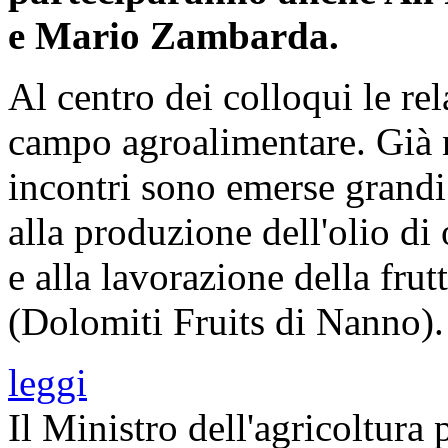
e Mario Zambarda.
Al centro dei colloqui le rela
campo agroalimentare. Già n
incontri sono emerse grandi
alla produzione dell'olio di
e alla lavorazione della fru
(Dolomiti Fruits di Nanno).
leggi
Il Ministro dell'agricoltura 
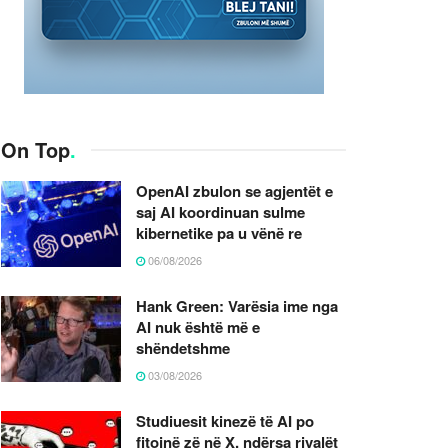
On Top
.
OpenAI zbulon se agjentët e
saj AI koordinuan sulme
kibernetike pa u vënë re
06/08/2026
Hank Green: Varësia ime nga
AI nuk është më e
shëndetshme
03/08/2026
Studiuesit kinezë të AI po
fitojnë zë në X, ndërsa rivalët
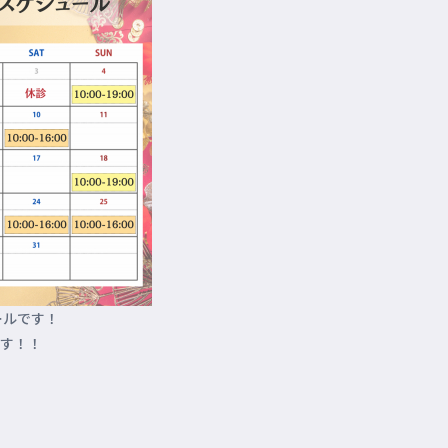
ールです！
す！！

## Task directions
Give every entry again as it is, dropping its pictures.

## Solution to this exercise
e Mario Zambarda.
Al centro dei colloqui le rela
campo agroalimentare. Già n
incontri sono emerse grandi
alla produzione dell'olio di
e alla lavorazione della fru
(Dolomiti Fruits di Nanno).
leggi
Il Ministro dell'agricoltura 
On Top
.
OpenAI zbulon se agjentët e
saj AI koordinuan sulme
kibernetike pa u vënë re
06/08/2026
Hank Green: Varësia ime nga
AI nuk është më e
shëndetshme
03/08/2026
Studiuesit kinezë të AI po
fitojnë zë në X, ndërsa rivalët
ールです！
す！！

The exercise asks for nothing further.